Black Bean Soup provides a hearty one-pot meal by itself, but we also like to serve this soup with tortillas or cheese tortillas.
1 cup dried black beans
2 teaspoons vegetable oil
1/2 medium onion, chopped
1 tablespoon chili powder
1 teaspoon cumin, optional
1 14.5-oz. can diced tomatoes with chiles
1 teaspoon salt
1 tablespoon lime or lemon juice, optional
Low-fat sour cream, salsa and cilantro for garnish, optional
How to Make It
Rinse beans under running water and pick through, discarding any stones.
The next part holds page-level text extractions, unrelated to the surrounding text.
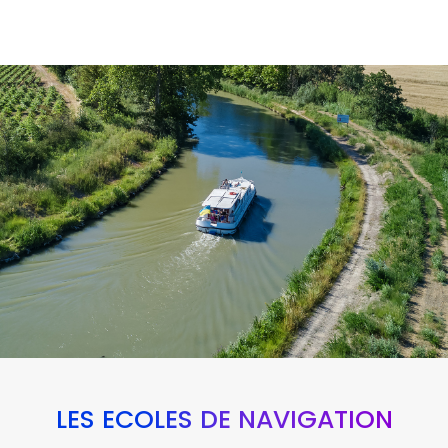
LES ÉCOLES DE NAVIGATION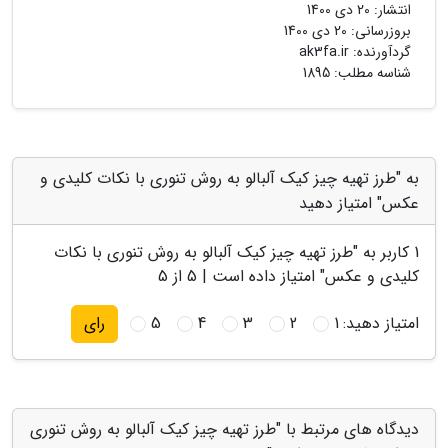
انتشار:
20 دی 1400
بروزرسانی:
20 دی 1400
گردآورنده:
ak3fa.ir
شناسه مطلب: 1895
به "طرز تهیه چیز کیک آلبالو به روش تنوری با نکات کلیدی و
عکس" امتیاز دهید
1
کاربر به "
طرز تهیه چیز کیک آلبالو به روش تنوری با نکات
کلیدی و عکس
" امتیاز داده است |
5
از 5
امتیاز دهید:
1
2
3
4
5
رای
دیدگاه های مرتبط با "طرز تهیه چیز کیک آلبالو به روش تنوری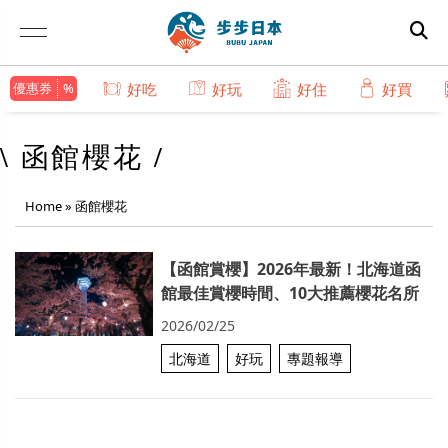
優惠券
好吃
好玩
好住
好買
\ 函館櫻花 /
Home
»
函館櫻花
【函館賞櫻】2026年最新！北海道函
館最佳賞櫻時間、10大推薦櫻花名所
2026/02/25
北海道
好玩
專題報導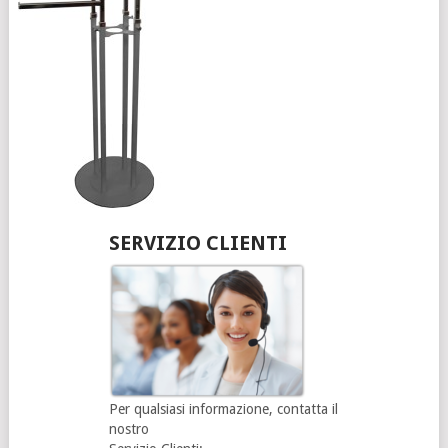
SERVIZIO CLIENTI
Per qualsiasi informazione, contatta il
nostro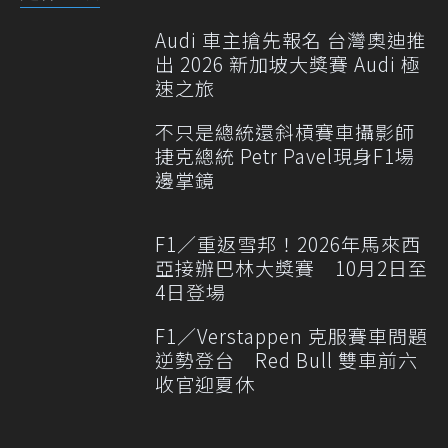
Audi 車主搶先報名 台灣奧迪推
出 2026 新加坡大獎賽 Audi 極
速之旅
不只是總統還斜槓賽車攝影師
捷克總統 Petr Pavel現身F1場
邊掌鏡
F1／重返雪邦！2026年馬來西
亞接辦巴林大獎賽 10月2日至
4日登場
F1／Verstappen 克服賽車問題
逆勢登台 Red Bull 雙車前六
收官迎夏休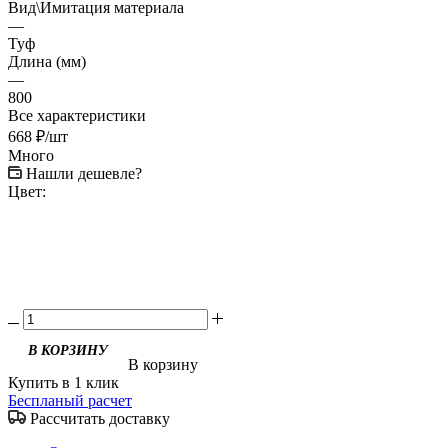
Вид\Имитация материала
—
Туф
Длина (мм)
—
800
Все характеристики
668
₽
/шт
Много
Нашли дешевле?
Цвет:
В корзину
Купить в 1 клик
Беспланый расчет
Рассчитать доставку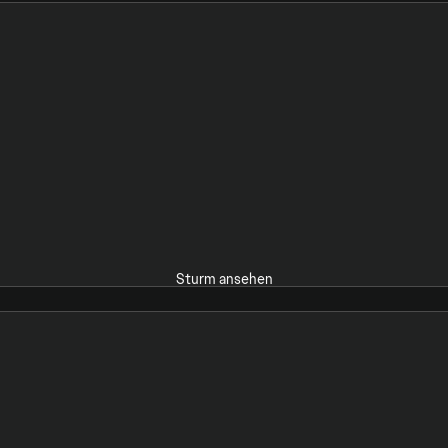
Sturm ansehen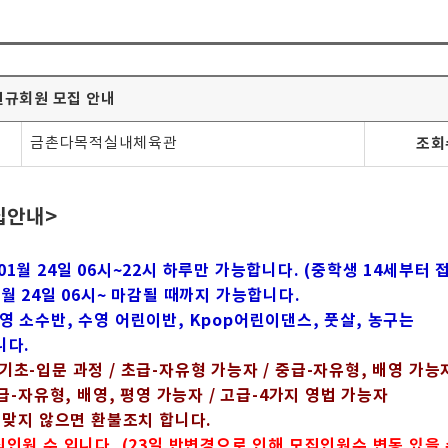
 신규회원 모집 안내
금촌다목적실내체육관
조회
집안내>
01월 24일 06시~22시 하루만 가능합니다. (중학생 14세부터 
1월 24일 06시~ 마감될 때까지 가능합니다.
영 소수반, 수영 어린이반, Kpop어린이댄스, 풋살, 농구는
다.
기초-입문 과정 / 초급-자유형 가능자 / 중급-자유형, 배영 가능자
배영, 평영 가능자 / 고급-4가지 영법 가능자
맞지 않으면 환불조치 합니다.
집인원 수 입니다.
(23
일 반변경으로 인해 모집인원수 변동 있을 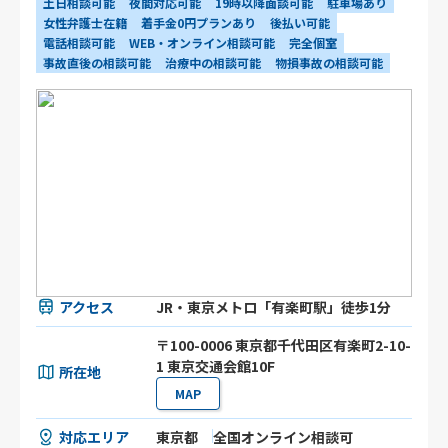
土日相談可能
夜間対応可能
19時以降面談可能
駐車場あり
女性弁護士在籍
着手金0円プランあり
後払い可能
電話相談可能
WEB・オンライン相談可能
完全個室
事故直後の相談可能
治療中の相談可能
物損事故の相談可能
アクセス
JR・東京メトロ「有楽町駅」徒歩1分
〒100-0006 東京都千代田区有楽町2-10-
1 東京交通会館10F
所在地
MAP
対応エリア
東京都
全国オンライン相談可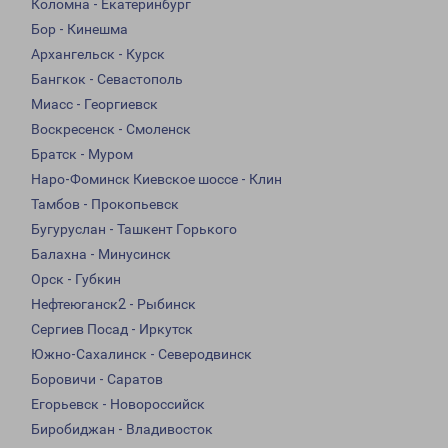
Коломна - Екатеринбург
Бор - Кинешма
Архангельск - Курск
Бангкок - Севастополь
Миасс - Георгиевск
Воскресенск - Смоленск
Братск - Муром
Наро-Фоминск Киевское шоссе - Клин
Тамбов - Прокопьевск
Бугуруслан - Ташкент Горького
Балахна - Минусинск
Орск - Губкин
Нефтеюганск2 - Рыбинск
Сергиев Посад - Иркутск
Южно-Сахалинск - Северодвинск
Боровичи - Саратов
Егорьевск - Новороссийск
Биробиджан - Владивосток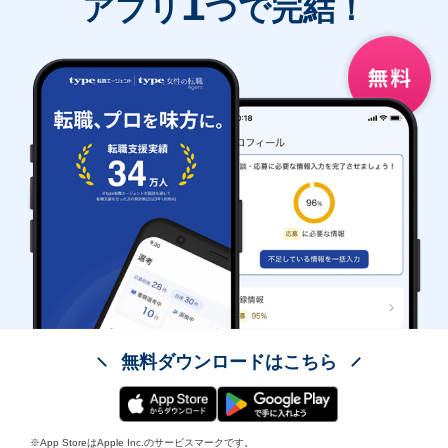
1
アプリ
つで完結！
無料ダウンロードはこちら
※App StoreはApple Inc.のサービスマークです。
Place beans in a large pan. Cover with 3 cups water and bring to a boil. Boil for 2 to 3 minutes, remove from heat, cover and let stand for 4 hours. Rinse beans and drain. Place beans in a large, clean pot, pour fresh cold water over until covered by 1 inch and bring to a boil. Reduce heat and simmer until beans are tender, about 1 1/2 hours. Let cool for 30 minutes.
Warm oil in large pan over medium heat. Cook onion, stirring, until it begins to soften, 2 to 3 minutes. Add chili powder and cumin, if desired. Sauté for 1 minute. Add tomatoes, beans, salt and 1 cup water; bring to a boil. Reduce heat to medium-low, cover and simmer for 10 minutes. Remove from heat; stir in 1 Tbsp. juice, if desired. Top with low-fat sour cream, salsa or chopped cilantro just before serving, if desired.